Sozinho no fogão.--O que eu teria pensado se tivesse menos de trinta anos?

Fiquei sozinho junto ao fogão, observando as brasas queimarem.

Brilhavam carbonizados e, quando eram mais belos, o vento os reduzia a cinzas, assim como as decepções desvanecem nossas ilusões mais agradáveis.

Meus pensamentos flutuavam entre dois mundos.

Já eram práticos, ora quiméricos, ora me pareciam fáceis de fazer, ora impossíveis de fazer; Eu me senti grande e forte; pequeno e fraco; Cochilei e acordei; Eu queria sair de lá e não saí.

--Por quê?

Porque o homem não é senhor de si mesmo, exceto quando tem ideias fixas ou determinadas.

Uma voz doce me tirou daquela indecisão, murmurando em meu ouvido:

--Boa noite.

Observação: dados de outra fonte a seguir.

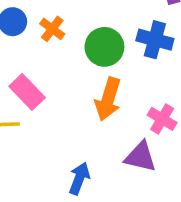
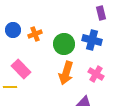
orange cross: (52, 29) -> (35, 34), turned 32
pink cross: (162, 119) -> (96, 74), moved

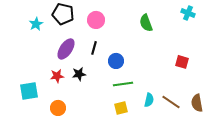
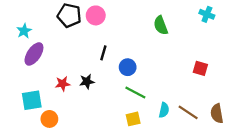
pink circle: (96, 20) -> (96, 15), moved
cyan star: (36, 24) -> (24, 31), moved
purple ellipse: (66, 49) -> (34, 54), moved
green line: (123, 84) -> (135, 93), turned 36
orange circle: (58, 108) -> (49, 119), moved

Virei-me e, no brilho pálido das últimas brasas, reconheci uma mulher.

Era minha amiga Carmem.

"Comadre, você está aqui a esta hora?" Eu disse.

“Compadre, ouvi dizer que você vai embora amanhã”, respondeu ele.

Eu a fiz sentar.

Seu rosto tinha uma expressão terna; Seu peito arfava violentamente, balançando levemente as dobras da camisa, que estava mais apertada no pescoço do que o normal, e seu olhar traía uma preocupação mal disfarçada.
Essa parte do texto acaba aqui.